Secondly, because the overall energy equation in Britain, and across the wider European Union, is fast morphing into a crisis thanks to the lunacy of massive tax support for “green” energy that is starting to bite consumers and industry.

The price rise was the most obvious and most welcome of this week’s events with the Financial Times getting into the act with a headline reading: King coal leaps back to life as prices rally.

The tenor of the report was that a wave of demand had boosted the spot coal price at Newcastle in Australia and Richards Bay in South Africa by about 9% over the past three months.

Supply remained strong, and would potentially swamp the market as coal producers rushed to peel off a slice of the higher prices, though that’s a point The Hog is not totally comfortable with thanks to the second point factor at work; Europe’s green nightmare.

What is happening is largely a function of price and demand with coal sitting in the box seat as far as price is concerned and demand being grossly distorted by government (and lobby group) preference for green energy, no matter what the cost.

Obviously, as anyone with an inkling of business intellect would understand there is a point approaching when industrial energy consumers and households will snap because either they risk being bankrupted by power bills, or are forced to relocate to a country with affordable energy, such as the US.

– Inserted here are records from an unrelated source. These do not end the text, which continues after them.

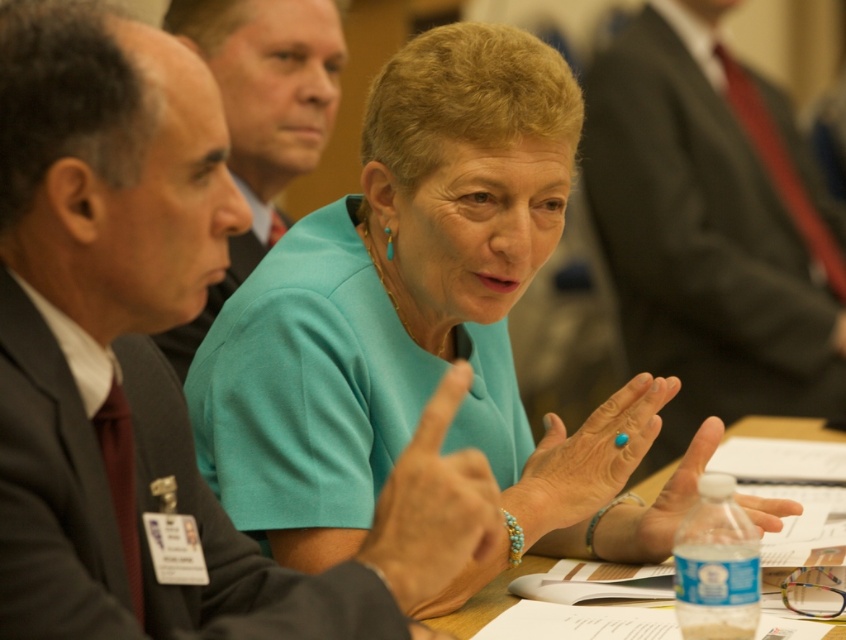 Question: Is the position of matte black suit at upper right less distant than that of wooden table at center?

Choices:
 (A) no
 (B) yes

Answer: (A)

Question: Can you confirm if teal fabric blouse at center is wider than wooden table at center?

Choices:
 (A) no
 (B) yes

Answer: (B)

Question: Which point is farther from the camera taking this photo?

Choices:
 (A) (232, 65)
 (B) (779, 428)
 (C) (171, 164)

Answer: (B)

Question: Which object appears closest to the camera in this image?

Choices:
 (A) matte black suit at upper right
 (B) matte black suit at left
 (C) matte black suit at center
 (D) wooden table at center

Answer: (C)

Question: Can you confirm if teal fabric blouse at center is positioned to the right of wooden table at center?

Choices:
 (A) no
 (B) yes

Answer: (A)

Question: Which point appears farthest from the camera in this image?

Choices:
 (A) (294, 92)
 (B) (501, 336)

Answer: (A) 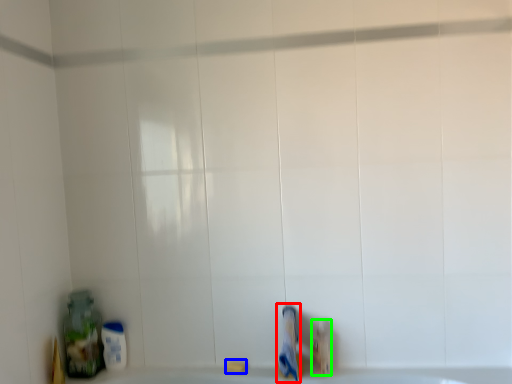 Question: Which object is positioned closest to toothpaste (highlighted by a red box)? Select from soap (highlighted by a blue box) and toiletry (highlighted by a green box).

Choices:
 (A) soap
 (B) toiletry

Answer: (B) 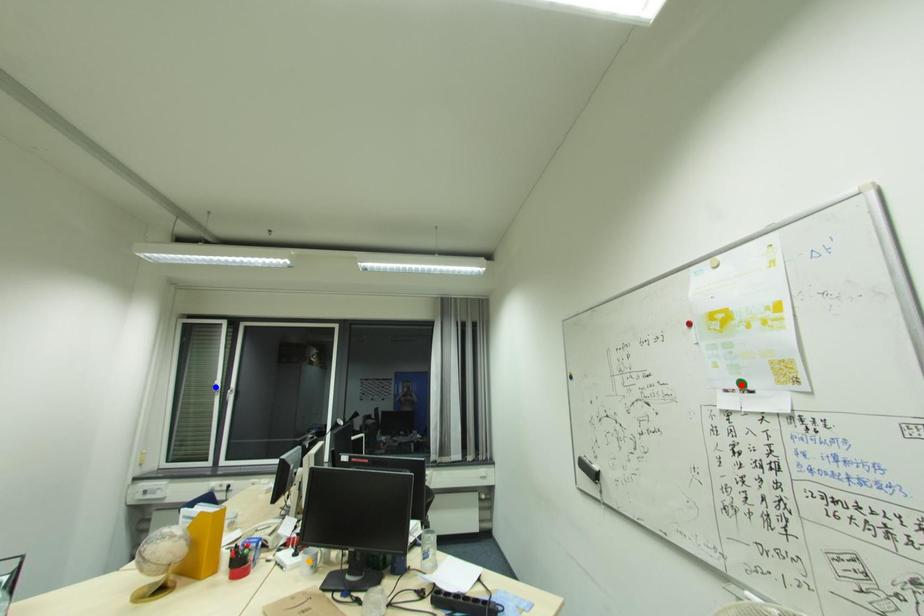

At the same time thermal coal prices have been rising to around $US83 a tonne a number of major British companies have been lobbying the government over their power bills.

Green taxes, a shorthand way of describing a multitude of levies and charges associated with attempts to encourage investment in wind and solar energy projects (none of which operate at a profit) were said by Tata Steel and the big chemical maker, Ineos, to be destroying the businesses.

The issue, which The Hog has explored before, is that governments across the European region (and in Britain) reckon they can raise taxes from industry (and households) to subsidise green power in the hope that it will one day develop the critical mass to become a mainstream source of energy and therefore become cheaper as the volume of production rises.

Said quickly, and without thinking too hard, there is a glaring error in that logic and that is the assumption that by throwing enough money at green power schemes the magic day will be reached when it replaces traditional energy sources such as coal, nuclear and gas.

No-one, unfortunately for European power consumers, knows when the changeover point will be reached, or what it will cost to get there, or whether so much damage will be done to the region’s industrial base that overall electricity demand will decline, further weakening the ability of taxpayers to subsidise green schemes.

A director of Ineos, one of the world’s biggest chemical makers, told the FT that the energy situation in Britain had reached a crisis point.

“We will not have an energy intensive sector in this country in 20 years-time,” he said. “You already see chemical companies closing assets, steel companies closing assets. At some stage you to take a decision and ask is this OK, or is it not OK.”

If The Hog was a betting man he’d reckon even the dopiest politician was going to see the rush away from coal-fired power generation and the attempt to embrace green alternatives was fast becoming an impossible undertaking.

Industry, scorched by high power bills, is turning to suppliers of lower-cost electricity and that invariably means coal, which is one reason the coal price started to rise in August.

Households, who will ultimately force government to see the monumental mistake made in going down the green power route, will join the industrial revolt over the northern winter as their electricity bills go through the roof.

There is, from what The Hog has seen this week during a visit to Europe and Britain, an inevitability of what is happening and it all comes down to the winner in any business battle being the most cost efficient supplier.

For the past few years the cost advantage of coal has been distorted by government subsidies of green alternatives but as consumers wake up to the game being played they will demand a switch back to coal on the grounds of price and reliability.